In 2008, Nathan Goss received a brain stem implant in Italy and now at the age of seven he is hearing and speaking well enough to be in a mainstream second-grade classroom.

hearing2Grayson Clamp (pictured right) was born without cochlear and auditory nerves that carry sound signals from the cochlea in the inner ear to the brain. His parents provided him with a cochlear implant but it did not work so they enrolled Grayson in a research trial at University of North Carolina Hospitals in Chapel Hill, N.C. where he became the first child in the U.S. to receive an auditory brain stem implant.

The auditory implant procedure involves placing a microchip on the brain stem to bypass the cochlear nerves altogether.

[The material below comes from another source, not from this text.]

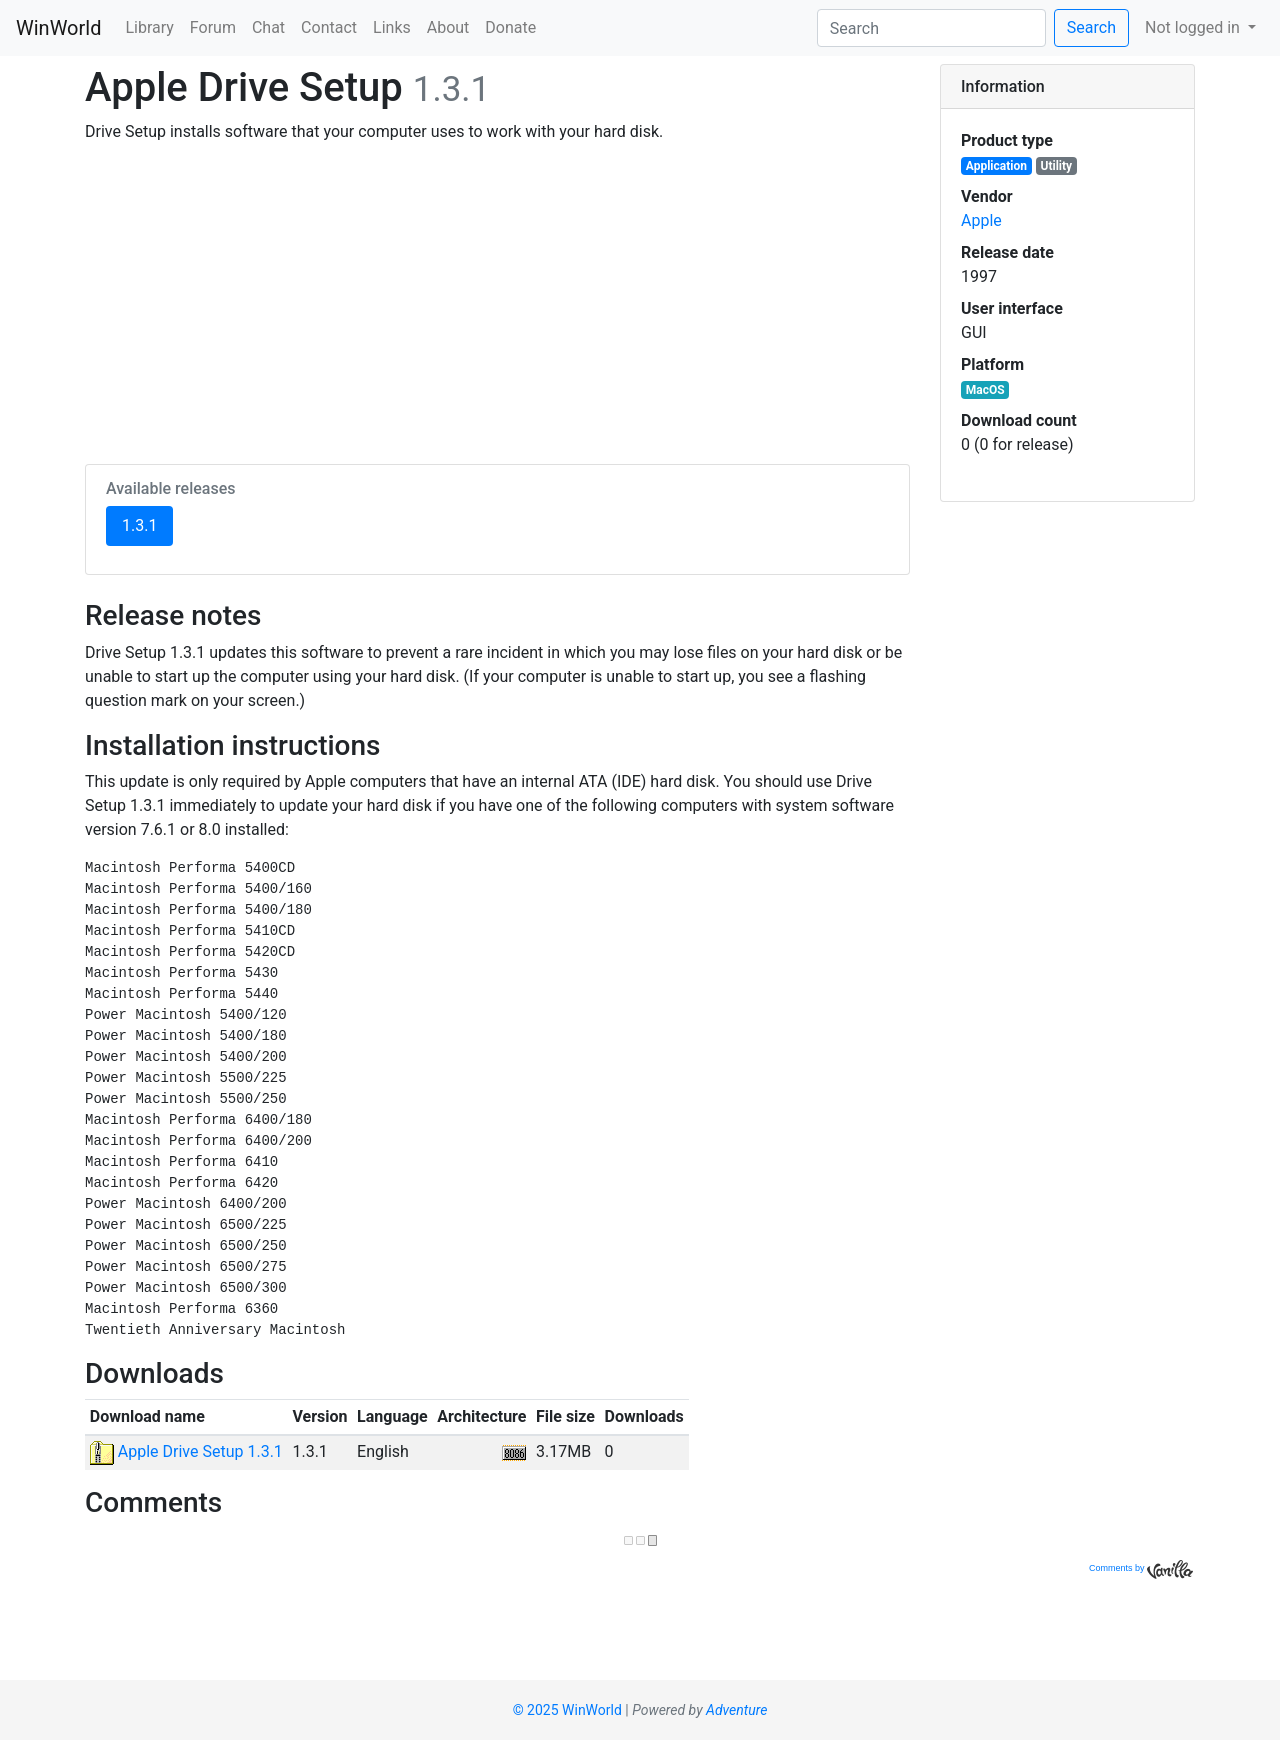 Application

The microchip serves as a decoder to a tiny microphone placed near the ear. The degree and quality of hearing varies from patient to patient as it takes time for the brain to adjust and interpret these new sounds.

When Grayson heard his father calling him for the first time, his face lit up with surprise. He still requires frequent checkups to fine tune the device in order to give him the best hearing possible.

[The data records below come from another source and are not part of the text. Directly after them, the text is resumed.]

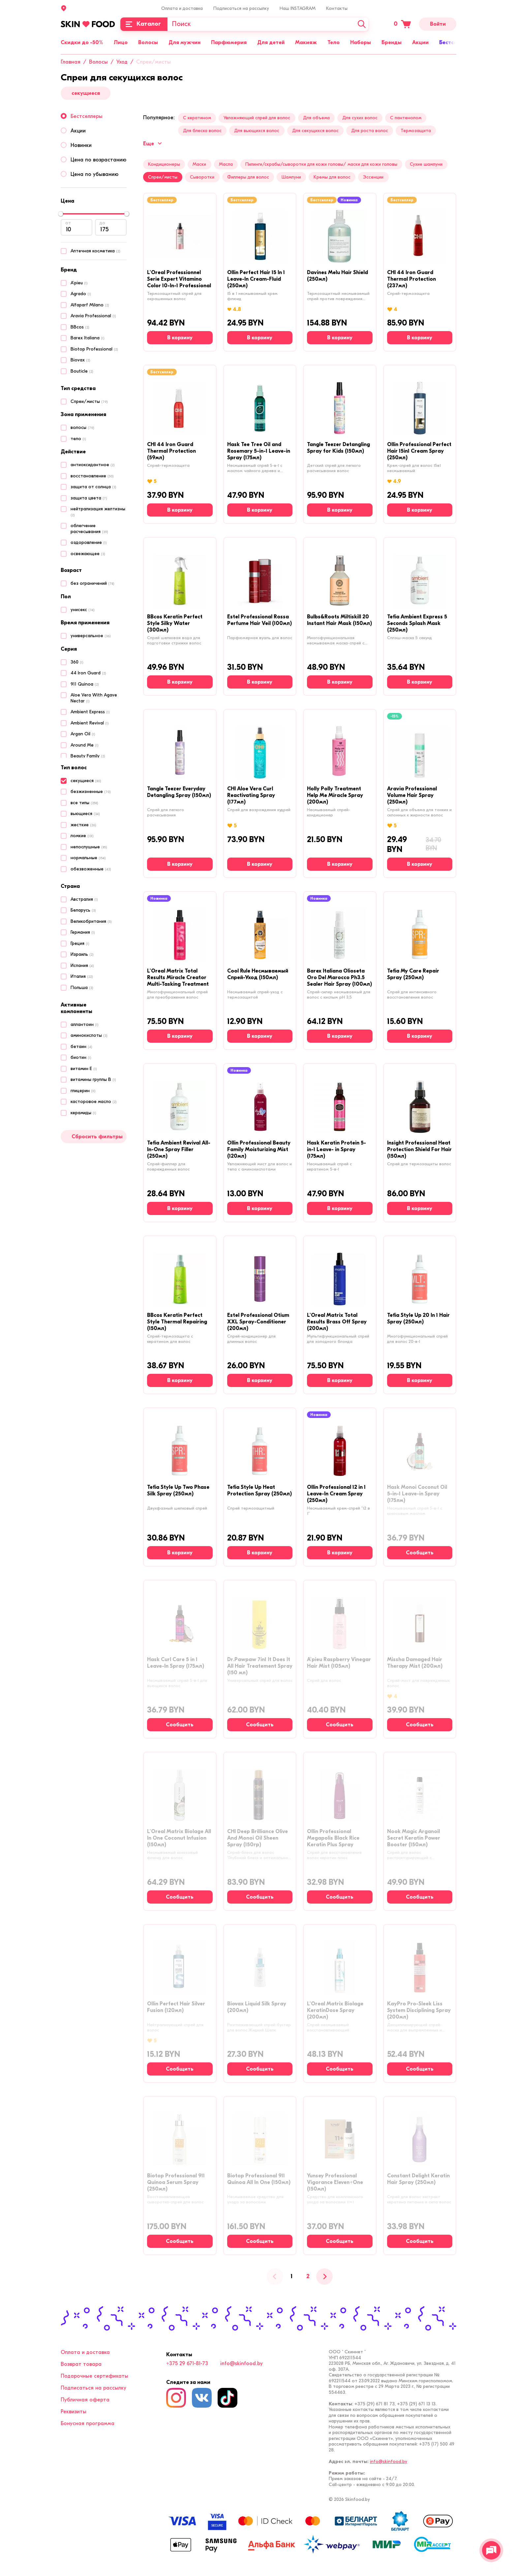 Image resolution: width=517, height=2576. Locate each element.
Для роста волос (369, 130)
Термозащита (416, 130)
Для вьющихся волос (256, 130)
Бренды (391, 42)
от (68, 223)
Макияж (306, 42)
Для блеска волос (202, 130)
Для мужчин (184, 42)
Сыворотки (202, 177)
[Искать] (362, 24)
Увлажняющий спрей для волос (257, 118)
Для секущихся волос (315, 130)
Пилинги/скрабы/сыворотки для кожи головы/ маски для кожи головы (321, 164)
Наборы (360, 42)
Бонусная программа (87, 2423)
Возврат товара (81, 2364)
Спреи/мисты (162, 177)
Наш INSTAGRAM (298, 8)
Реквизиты (73, 2412)
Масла (226, 164)
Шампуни (291, 177)
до (102, 223)
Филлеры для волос (248, 177)
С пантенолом (405, 118)
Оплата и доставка (182, 8)
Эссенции (373, 177)
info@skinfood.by (241, 2363)
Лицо (121, 42)
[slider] (60, 214)
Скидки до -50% (82, 42)
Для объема (316, 118)
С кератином (197, 118)
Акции (420, 42)
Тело (333, 42)
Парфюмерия (229, 42)
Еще (152, 144)
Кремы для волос (332, 177)
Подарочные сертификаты (94, 2376)
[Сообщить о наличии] (420, 1552)
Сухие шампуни (426, 164)
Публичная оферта (85, 2400)
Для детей (271, 42)
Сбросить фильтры (97, 1137)
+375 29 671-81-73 (187, 2363)
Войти (438, 24)
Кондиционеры (164, 164)
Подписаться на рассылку (241, 8)
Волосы (148, 42)
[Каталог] (143, 24)
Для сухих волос (360, 118)
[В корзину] (180, 337)
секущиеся (86, 93)
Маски (199, 164)
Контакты (337, 8)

Children considered for the trial must have congenital bilateral deafness resulting from a malformed or non-existent cochlea or hearing nerve and cannot be receiving hearing benefits from a hearing aid or cochlear implant. Children with cochlear implants that have not provided a benefit are also suitable candidates for the study. Ten children in the United States will have their surgical and audiological care provided by the trial grant. The Food and Drug Administration will monitor the clinical trial of the auditory brainstem implant.